Bundesländer fordern schnellere Umsetzung der Gaspreisbremse
Auch die Länder haben am 21. Oktober über die angekündigte Gaspreisbremse beraten. Diese muss nach Ansicht der Bundesländer bereits zum 1. Januar kommenden Jahres greifen. Auf die Forderung verständigten sich die 16 Regierungschefs bei der zweitägigen Ministerpräsidentenkonferenz (MPK) in Hannover.
In dem MPK-Beschluss heißt es, eine unterbrechungsfreie Unterstützung sei erforderlich. Sofern Energieversorger technisch nicht in der Lage sein sollten, ihre Abrechnungssysteme bereits zum 1. Januar umzustellen, könnte die Frist zum 1. März verlängert werden - müsste dann aber rückwirkend zum 1. Januar greifen und bereits bei der Kalkulation der Abschläge für Januar und Februar berücksichtigt werden.
Bundeswirtschaftsminister Robert Habeck (Grüne) sagte dazu: „Wenn es noch mal Berechnungen gibt, die die Arbeit der Kommission in Frage stellen, dann setzen wir uns damit auch noch mal auseinander.

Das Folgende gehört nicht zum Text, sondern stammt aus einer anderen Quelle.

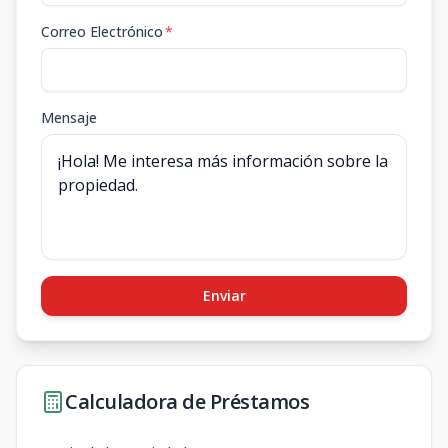
Correo Electrónico
*
Mensaje
Enviar
Calculadora de Préstamos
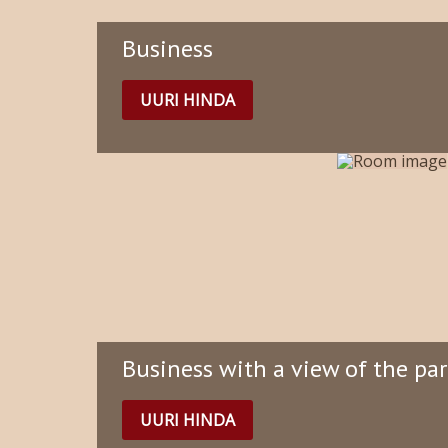
Business
UURI HINDA
Business with a view of the pa
UURI HINDA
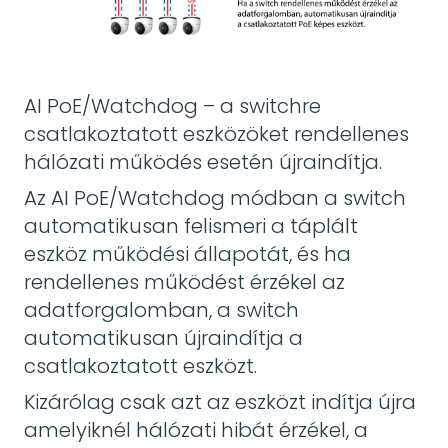
AI PoE/Watchdog – a switchre
csatlakoztatott eszközöket rendellenes
hálózati működés esetén újraindítja.
Az AI PoE/Watchdog módban a switch
automatikusan felismeri a táplált
eszköz működési állapotát, és ha
rendellenes működést érzékel az
adatforgalomban, a switch
automatikusan újraindítja a
csatlakoztatott eszközt.
Kizárólag csak azt az eszközt indítja újra
amelyiknél hálózati hibát érzékel, a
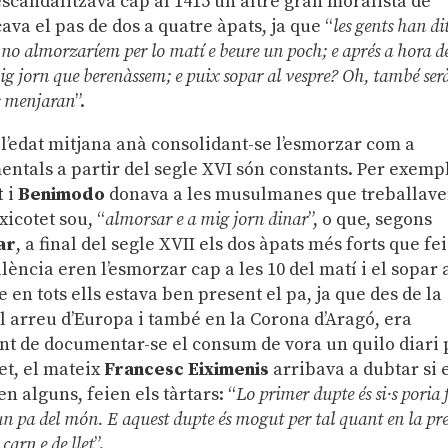
escandalitzava cap al 1415 un altre gran moralista de
icava el pas de dos a quatre àpats, ja que “
les gents han di
 no almorzaríem per lo matí e beure un poch; e aprés a hora d
ig jorn que berenàssem; e puix sopar al vespre? Oh, també ser
es menjaran
”.
e l’edat mitjana anà consolidant-se l’esmorzar com a
entals a partir del segle XVI són constants. Per exemp
t
i
Benimodo
donava a les musulmanes que treballav
xicotet sou, “
almorsar e a mig jorn dinar
”, o que, segons
ar
, a final del segle XVII els dos àpats més forts que fe
lència eren l’esmorzar cap a les 10 del matí i el sopar 
e en tots ells estava ben present el pa, ja que des de la
 arreu d’Europa i també en la Corona d’Aragó, era
punt de documentar-se el consum de vora un quilo diari 
et, el mateix
Francesc Eiximenis
arribava a dubtar si 
n alguns, feien els tàrtars: “
Lo primer dupte és si·s poria 
 pa del món. E aquest dupte és mogut per tal quant en la pr
arn e de llet
”.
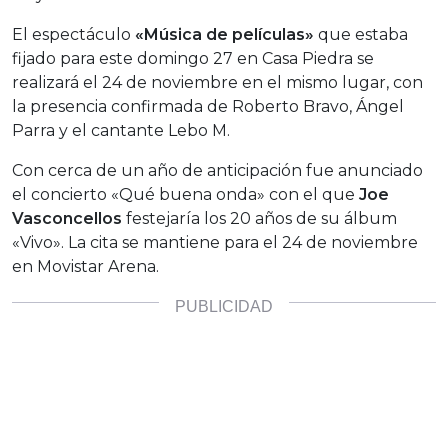
El espectáculo
«Música de películas»
que estaba
fijado para este domingo 27 en Casa Piedra se
realizará el 24 de noviembre en el mismo lugar, con
la presencia confirmada de Roberto Bravo, Ángel
Parra y el cantante Lebo M.
Con cerca de un año de anticipación fue anunciado
el concierto «Qué buena onda» con el que
Joe
Vasconcellos
festejaría los 20 años de su álbum
«Vivo». La cita se mantiene para el 24 de noviembre
en Movistar Arena.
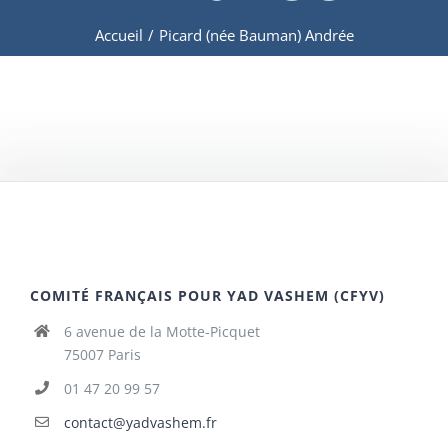
Accueil
/
Picard (née Bauman) Andrée
COMITÉ FRANÇAIS POUR YAD VASHEM (CFYV)
6 avenue de la Motte-Picquet
75007 Paris
01 47 20 99 57
contact@yadvashem.fr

Erst mal ist die Ansage der Bundesregierung: Wir setzen die Vorschläge der Kommission um.“
Einschätzungen der Länderchefs
Niedersachsens Ministerpräsident Stephan Weil (SPD) sagte nach den Gesprächen: „Wir haben einen Entscheidungsstau derzeit, diesen Stau wollen wir auflösen. Die Länder sind dazu bereit.“
Von der Entlastung durch die angekündigte Gaspreisbremse sollen indes auch kommunale und soziale Einrichtungen profitieren. Das sei bei den Beratungen klar geworden, sagte Nordrhein-Westfalens Ministerpräsident Hendrik Wüst (CDU). Das sei ein „gutes Signal“ für die Kommunen, die an vielen Stellen „die gleichen Sorgen haben wie alle anderen auch“.
Die steigenden Energiepreise treffen nach Worten Wüsts auch Menschen, die mit Öl und Holzpellets heizen. Auch diese Bürger müssten entlastet werden. „Es darf am Ende keine Spaltung geben im Land entlang der Energiequellen“, so der Politiker.
Sachsens Regierungschef Michael Kretschmer (CDU) warnte davor, die Menschen mit immer neuen Ideen zum Energiesparen zu verunsichern. Die Politik sollte sich mit klugen Ratschlägen zurückhalten, der gesunde Menschenverstand sei in dieser Situation der beste Ratgeber. Viele Einsparvorschläge, die derzeit gemacht würden, seien eine Zumutung.